TRY IT: Leave out the pictures and transcribe the rest of the records exactly.

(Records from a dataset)
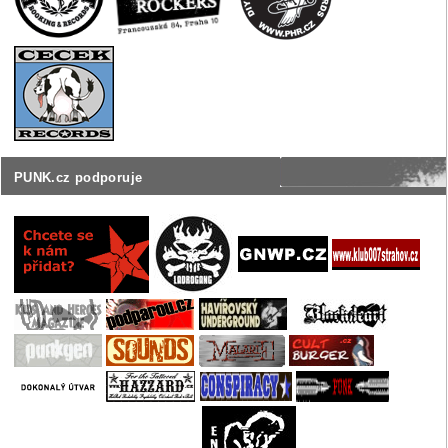
PUNK.cz podporuje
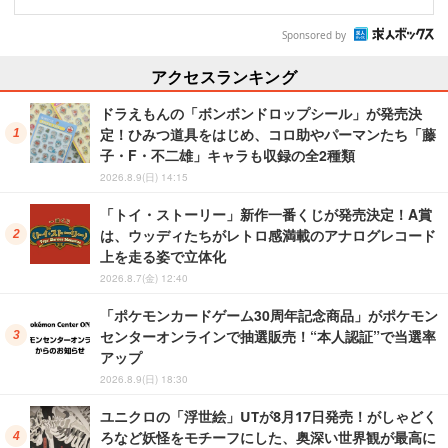
Sponsored by
アクセスランキング
ドラえもんの「ボンボンドロップシール」が発売決
定！ひみつ道具をはじめ、コロ助やパーマンたち「藤
子・F・不二雄」キャラも収録の全2種類
2026.8.9(日) 14:15
「トイ・ストーリー」新作一番くじが発売決定！A賞
は、ウッディたちがレトロ感満載のアナログレコード
上を走る姿で立体化
2026.8.7(金) 12:40
「ポケモンカードゲーム30周年記念商品」がポケモン
センターオンラインで抽選販売！“本人認証”で当選率
アップ
2026.8.9(日) 18:30
ユニクロの「浮世絵」UTが8月17日発売！がしゃどく
ろなど妖怪をモチーフにした、奥深い世界観が最高に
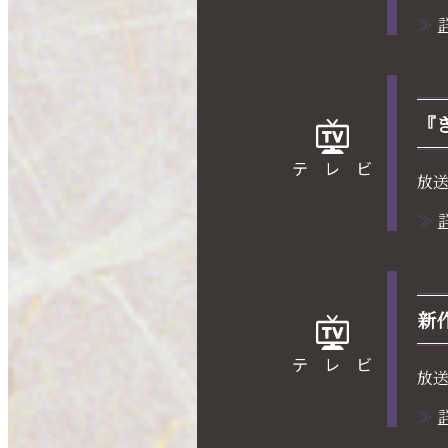
『
テレビ
放
新
テレビ
放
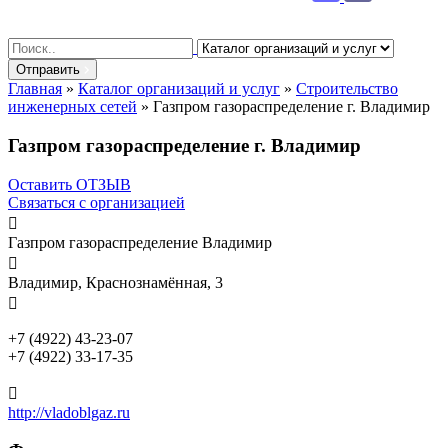
Search
for:
Отправить
Главная
»
Каталог организаций и услуг
»
Строительство
инженерных сетей
»
Газпром газораспределение г. Владимир
Газпром газораспределение г. Владимир
Оставить ОТЗЫВ
Связаться с организацией

Газпром газораспределение Владимир

Владимир, Краснознамённая, 3

+7 (4922) 43-23-07
+7 (4922) 33-17-35

http://vladoblgaz.ru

YOUR RESPONSE:
PUNK.cz podporuje
Sponsored by
アクセスランキング
ドラえもんの「ボンボンドロップシール」が発売決
定！ひみつ道具をはじめ、コロ助やパーマンたち「藤
子・F・不二雄」キャラも収録の全2種類
2026.8.9(日) 14:15
「トイ・ストーリー」新作一番くじが発売決定！A賞
は、ウッディたちがレトロ感満載のアナログレコード
上を走る姿で立体化
2026.8.7(金) 12:40
「ポケモンカードゲーム30周年記念商品」がポケモン
センターオンラインで抽選販売！“本人認証”で当選率
アップ
2026.8.9(日) 18:30
ユニクロの「浮世絵」UTが8月17日発売！がしゃどく
ろなど妖怪をモチーフにした、奥深い世界観が最高に
『
テレビ
放
新
テレビ
放
Search
for:
Отправить
Главная
»
Каталог организаций и услуг
»
Строительство
инженерных сетей
»
Газпром газораспределение г. Владимир
Газпром газораспределение г. Владимир
Оставить ОТЗЫВ
Связаться с организацией

Газпром газораспределение Владимир

Владимир, Краснознамённая, 3

+7 (4922) 43-23-07
+7 (4922) 33-17-35

http://vladoblgaz.ru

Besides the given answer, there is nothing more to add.